Setelah menunaikan salat maghrib dan membaca al-qur'an, Hanum meraih ponselnya yang tengah di-charge. Baterainya sudah terisi 80%, gadis itu memilih untuk mencabutnya. Sejak bersama  Satria tadi, datanya terus menyala dan Hanum tak sempat mematikannya.

Gadis itu terhenyak mendapati spam pesan dan missed call dari Faisal. Rupanya pemuda itu lebih duluan sampai ke rumah dibandingkan dengannya. Segera saja Hanum membalas pesan-pesan tersebut. Setelah beberapa menit, Hanum tak kunjung mendapat balasan. Padahal pesannya terkirim dan ceklis dua.

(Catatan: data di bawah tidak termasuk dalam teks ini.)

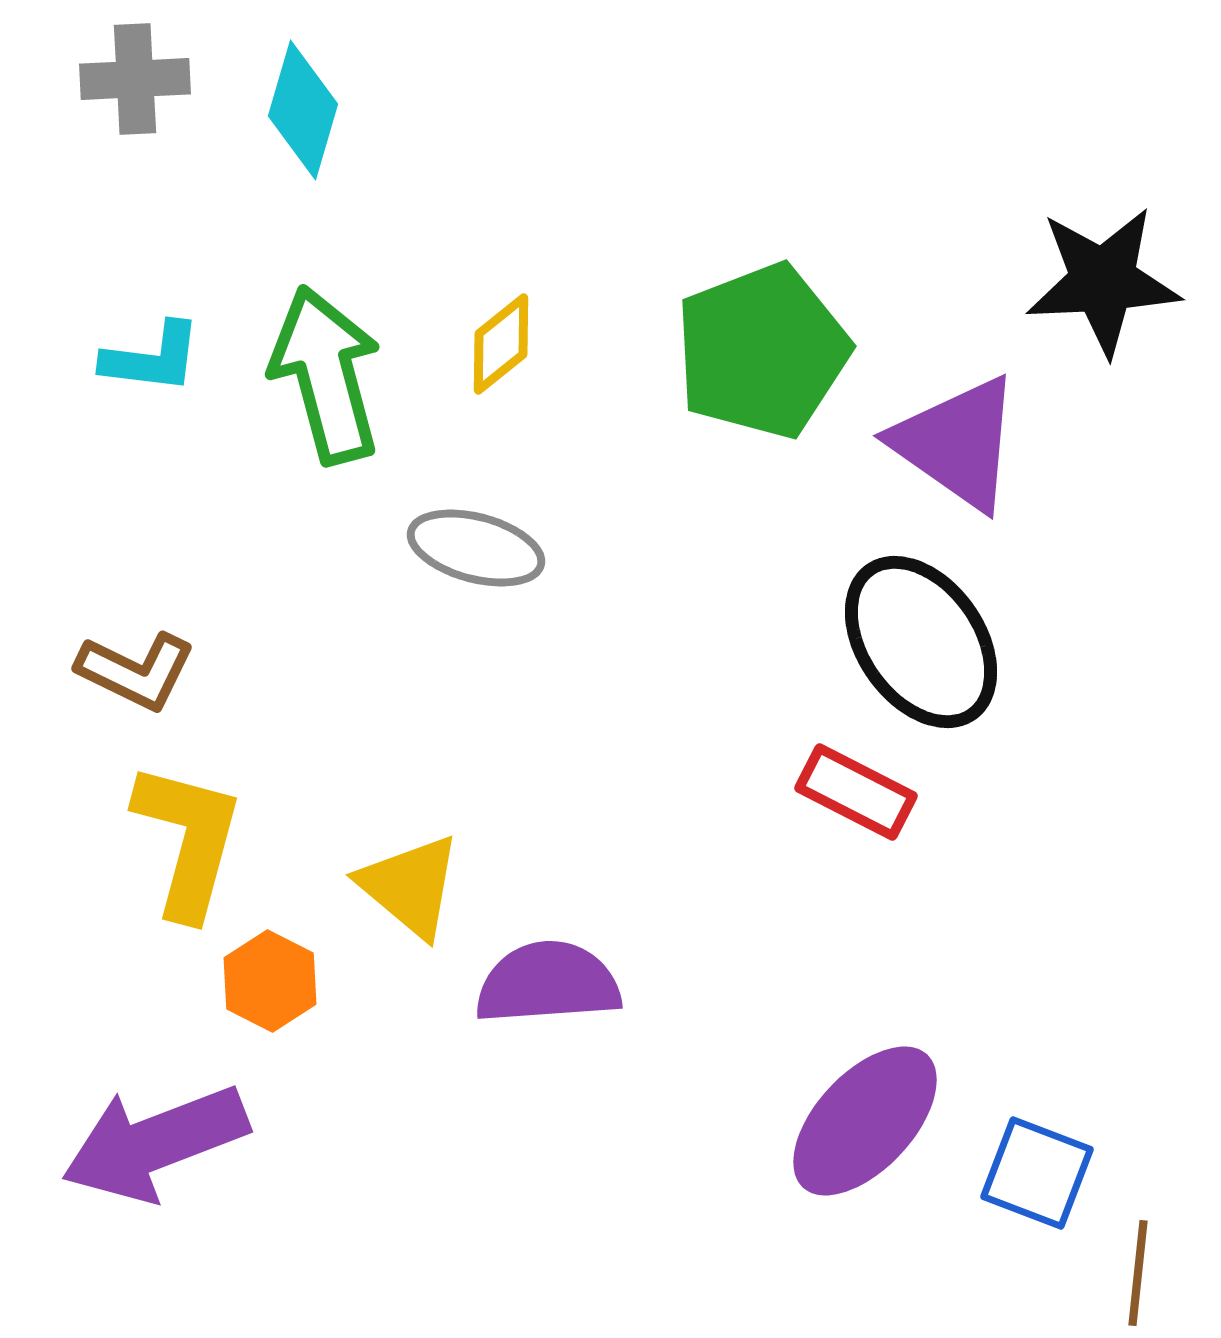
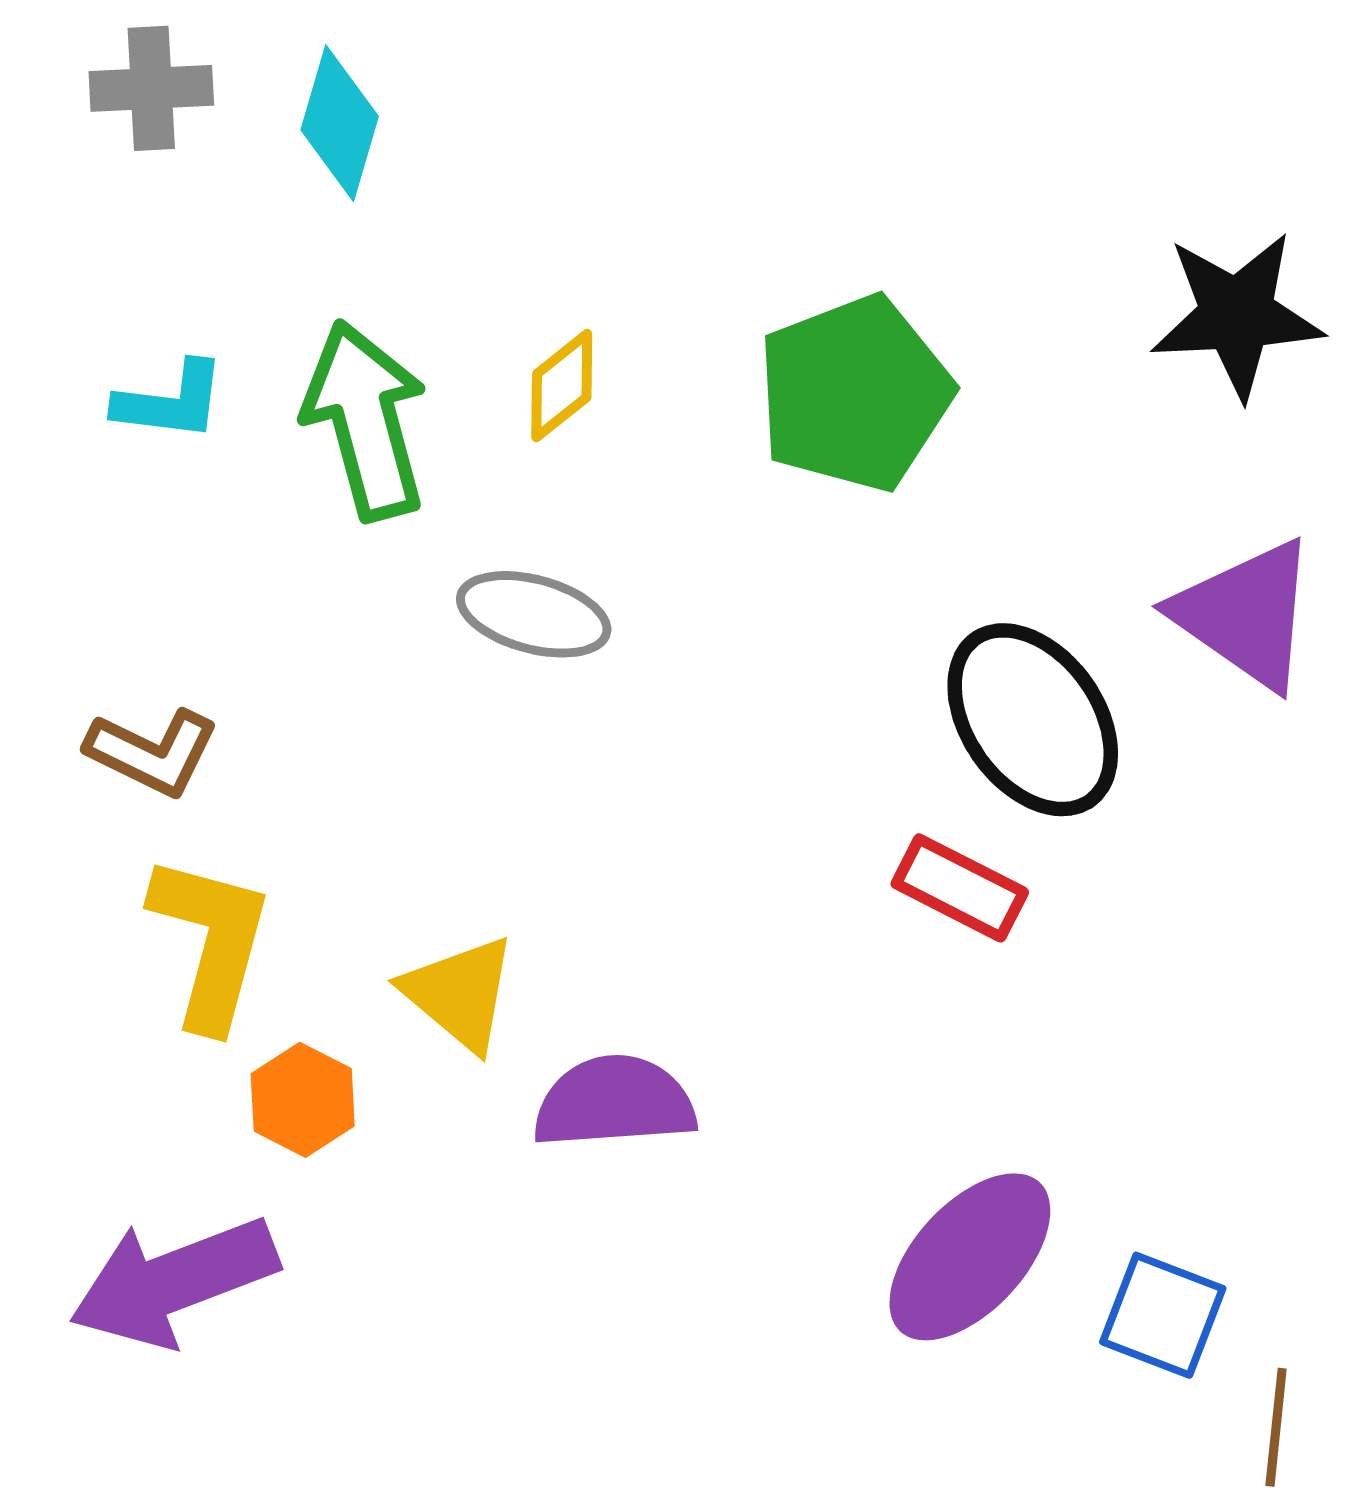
purple triangle: (957, 443) -> (1246, 614), moved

Daripada menunggu tidak pasti seperti ini, Hanum memilih untuk menemui Faisal secara langsung. Masih dengan mukena yang dipakainya, gadis itu berjalan menuju balkon. Dilihatnya lampu di kamar Faisal menyala, pemuda itu pasti ada di dalam.

Hanum melemparkan sebuah kerikil ke sana dan memanggil nama Faisal cukup nyaring.

"Faisal. Keluar sini!" serunya.

"Faisal. Buka pintunya!'"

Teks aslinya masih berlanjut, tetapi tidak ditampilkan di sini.